[Isopel Berners by George Borrow]@TWC D-Link bookIsopel Berners CHAPTER XXVII 2/12
We lived together two years, travelling sometimes by ourselves, sometimes with our relations; I bore him two children, both of which were still-born, partly, I believe, from the fatigue I underwent in running about the country telling dukkerin when I was not exactly in a state to do so, and partly from the kicks and blows which my husband Launcelot was in the habit of giving me every night, provided I came home with less than five shillings, which it is sometimes impossible to make in the country, provided no fair or merry-making is going on.
At the end of two years my husband, Launcelot, whistled a horse from a farmer's field, and sold it for forty pounds; and for that horse he was taken, put in prison, tried, and condemned to be sent to the other country for life.

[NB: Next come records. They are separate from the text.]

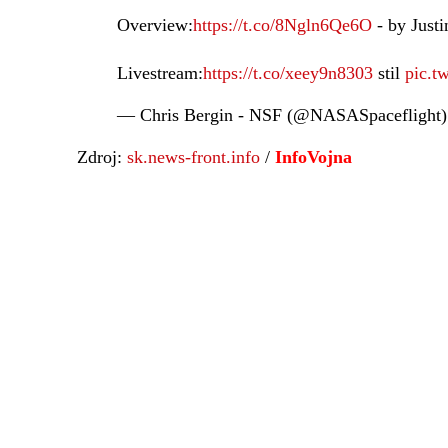
Overview:
https://t.co/8Ngln6Qe6O
- by Just
Livestream:
https://t.co/xeey9n8303
stil
pic.t
— Chris Bergin - NSF (@NASASpaceflight
Zdroj:
sk.news-front.info
/
InfoVojna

Two days before he was to be sent away, I got leave to see him in the prison, and in the presence of the turnkey I gave him a thin cake of gingerbread, in which there was a dainty saw which could cut through iron.
I then took on wonderfully, turned my eyes inside out, fell down in a seeming fit, and was carried out of the prison.
That same night my husband sawed his irons off, cut through the bars of his window, and dropping down a height of fifty feet, lighted on his legs, and came and joined me on a heath where I was camped alone.